The little German garden was disappearing from Miriam’s eyes.... It was cruel, cruel that she was not going to wear her blouses at home, at the tennis-club ... with Harriett.... It was all beginning again, after all—the spring and tennis and presently boating—things were going on ... the smash had not come ... why had she not stayed ... just one more spring? ... how silly and hurried she had been, and there at home in the garden lilac was quietly coming out and syringa and guelder roses and May and laburnum and ... everything ... and she had run away, proud of herself, despising them all, and had turned herself into Miss Henderson, ... and no one would ever know who she was.... Perhaps the blouses would make a difference—it must be extraordinary to have blouses.... Slommucky ... untidy and slommucky Lilla’s mother had called them ... and perhaps they would not fit her....
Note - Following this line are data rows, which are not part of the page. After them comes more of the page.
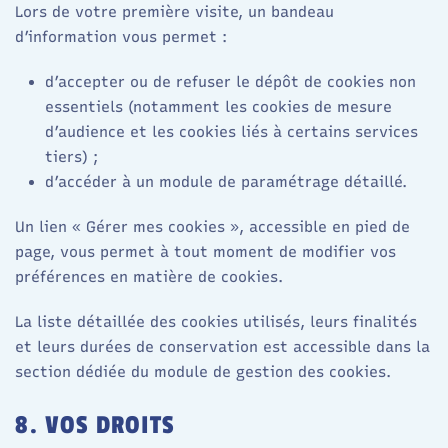
Lors de votre première visite, un bandeau
d’information vous permet :
d’accepter ou de refuser le dépôt de cookies non
essentiels (notamment les cookies de mesure
d’audience et les cookies liés à certains services
tiers) ;
d’accéder à un module de paramétrage détaillé.​
Un lien « Gérer mes cookies », accessible en pied de
page, vous permet à tout moment de modifier vos
préférences en matière de cookies.​
La liste détaillée des cookies utilisés, leurs finalités
et leurs durées de conservation est accessible dans la
section dédiée du module de gestion des cookies.​
8. VOS DROITS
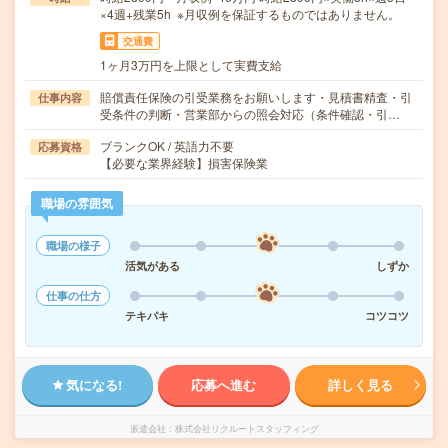
×4週+残業5h ※月収例を保証するものではありません。
交通費
1ヶ月3万円を上限として実費支給
賠償責任保険の引受業務をお願いします・見積書精査・引
仕事内容
受条件の判断・営業部からの照会対応（条件確認・引…
ブランクOK / 英語力不要
応募資格
【必要な業界経験】損害保険業
職場の雰囲気
職場の様子
活気がある
しずか
仕事の仕方
テキパキ
コツコツ
気になる!
応募へ進む
詳しく見る
派遣会社
株式会社リクルートスタッフィング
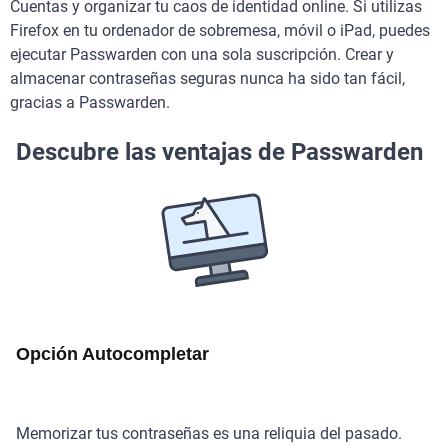
Cuentas y organizar tu caos de identidad online. Si utilizas
Firefox en tu ordenador de sobremesa, móvil o iPad, puedes
ejecutar Passwarden con una sola suscripción. Crear y
almacenar contraseñas seguras nunca ha sido tan fácil,
gracias a Passwarden.
Descubre las ventajas de Passwarden
Opción Autocompletar
Memorizar tus contraseñas es una reliquia del pasado.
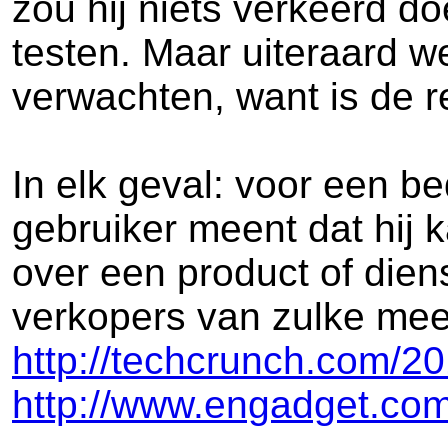
zou hij niets verkeerd do
testen. Maar uiteraard we
verwachten, want is de re
In elk geval: voor een be
gebruiker meent dat hij 
over een product of dien
verkopers van zulke mees
http://techcrunch.com/2
http://www.engadget.com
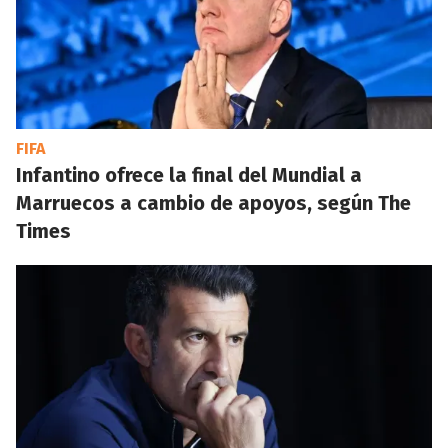
FIFA
Infantino ofrece la final del Mundial a
Marruecos a cambio de apoyos, según The
Times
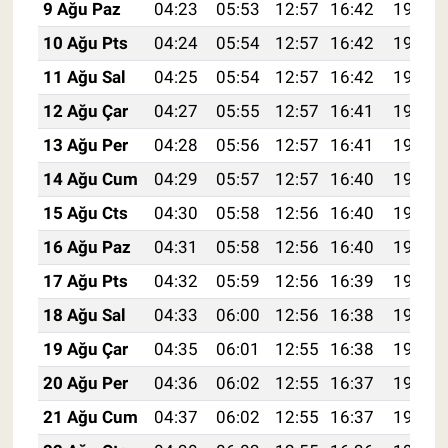
9 Ağu Paz
04:23
05:53
12:57
16:42
19:52
10 Ağu Pts
04:24
05:54
12:57
16:42
19:51
11 Ağu Sal
04:25
05:54
12:57
16:42
19:50
12 Ağu Çar
04:27
05:55
12:57
16:41
19:48
13 Ağu Per
04:28
05:56
12:57
16:41
19:47
14 Ağu Cum
04:29
05:57
12:57
16:40
19:46
15 Ağu Cts
04:30
05:58
12:56
16:40
19:45
16 Ağu Paz
04:31
05:58
12:56
16:40
19:44
17 Ağu Pts
04:32
05:59
12:56
16:39
19:43
18 Ağu Sal
04:33
06:00
12:56
16:38
19:41
19 Ağu Çar
04:35
06:01
12:55
16:38
19:40
20 Ağu Per
04:36
06:02
12:55
16:37
19:39
21 Ağu Cum
04:37
06:02
12:55
16:37
19:38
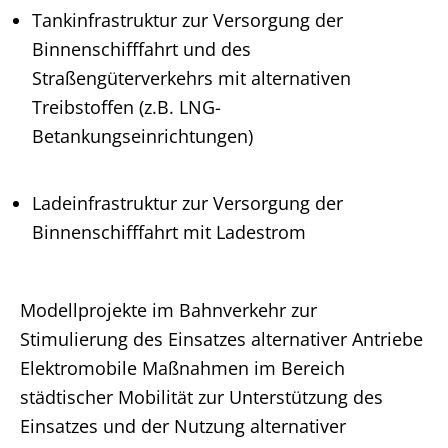
Tankinfrastruktur zur Versorgung der
Binnenschifffahrt und des
Straßengüterverkehrs mit alternativen
Treibstoffen (z.B. LNG-
Betankungseinrichtungen)
Ladeinfrastruktur zur Versorgung der
Binnenschifffahrt mit Ladestrom
Modellprojekte im Bahnverkehr zur
Stimulierung des Einsatzes alternativer Antriebe
Elektromobile Maßnahmen im Bereich
städtischer Mobilität zur Unterstützung des
Einsatzes und der Nutzung alternativer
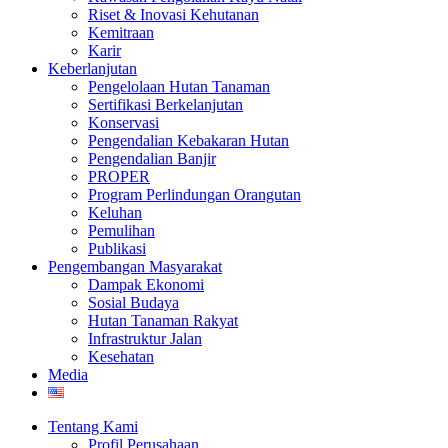
Riset & Inovasi Kehutanan
Kemitraan
Karir
Keberlanjutan
Pengelolaan Hutan Tanaman
Sertifikasi Berkelanjutan
Konservasi
Pengendalian Kebakaran Hutan
Pengendalian Banjir
PROPER
Program Perlindungan Orangutan
Keluhan
Pemulihan
Publikasi
Pengembangan Masyarakat
Dampak Ekonomi
Sosial Budaya
Hutan Tanaman Rakyat
Infrastruktur Jalan
Kesehatan
Media
Tentang Kami
Profil Perusahaan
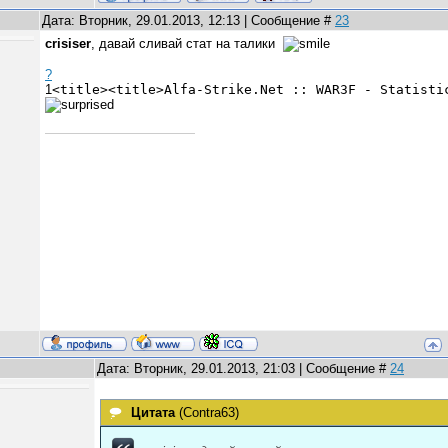
Дата: Вторник, 29.01.2013, 12:13 | Сообщение #
23
crisiser
, давай сливай стат на талики
?
1
<title><title>Alfa-Strike.Net :: WAR3F - Statisti
Дата: Вторник, 29.01.2013, 21:03 | Сообщение #
24
Цитата
(
Contra63
)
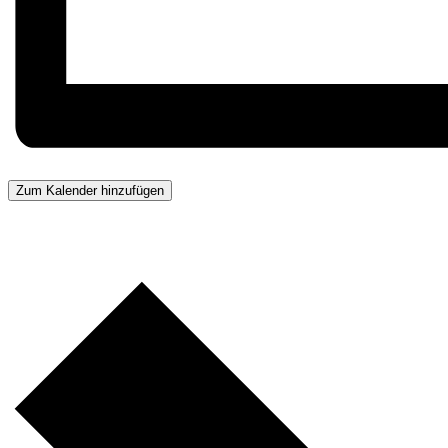
Zum Kalender hinzufügen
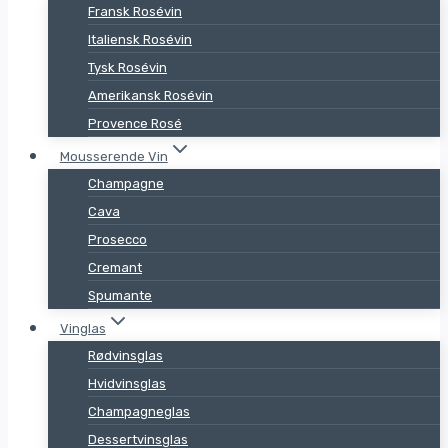
Fransk Rosévin
Italiensk Rosévin
Tysk Rosévin
Amerikansk Rosévin
Provence Rosé
Mousserende Vin
Champagne
Cava
Prosecco
Cremant
Spumante
Vinglas
Rødvinsglas
Hvidvinsglas
Champagneglas
Dessertvinsglas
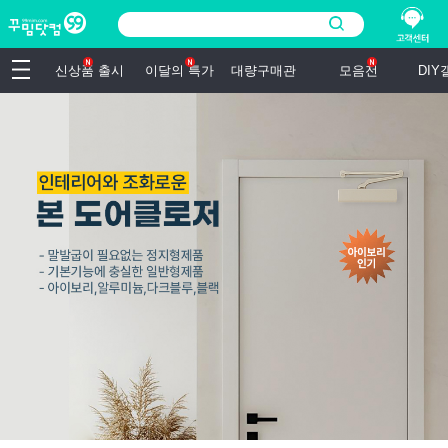
신상품 출시
이달의 특가
대량구매관
모음전
DI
One of the voices rose to a sawing like the shrill whir of wood being cut by machinery.... A derisive laugh broke into the strange sound. It was Fräulein Pfaff’s laughter and was followed by her voice thinner and shriller and higher than the other. Miriam listened. What could be going on? ... both voices were almost screaming ... together ... one against the other ... it was like mad women.... A door broke open on a shriek. Miriam bounded to the schoolroom door and opened it in time to see Anna lurch, shouting and screaming, part way down the basement stairs. She turned, leaning with her back against the wall, her eyes half-closed, sawing with fists in the direction of Fräulein, who stood laughing in her doorway. After one glance Miriam recoiled. They had not seen her.
“Ja,” screamed Fräulein—“Sie können ihre paar Groschen haben!—Ihre paar Groschen! Ihre paar Groschen!” and then the two voices shrieked incoherently together until Fräulein’s door slammed to and Anna’s voice, shouting and swearing, died away towards the basement.
12
Miriam had crept back to the schoolroom window. She stood shivering, trying to forget the taunting words, and the cruel laughter. “You can have your ha’pence!” Poor Anna. Her poor wages. Her bony face....
Gertrude looked in.
“I say, Henderson, come on down and help me pack up lunch. We’re all going to Hoddenheim for the day, the whole family, come on.”
“For the day?”
“The day, ja. Lily’s restless.”
Miriam stood looking at her laughing face and listening to her hoarse, whispering voice. Gertrude turned and went downstairs.
Miriam followed her, cold and sick and shivering, and presently glad to be her assistant as she bustled about the empty kitchen.
Upstairs the other girls were getting ready for the outing.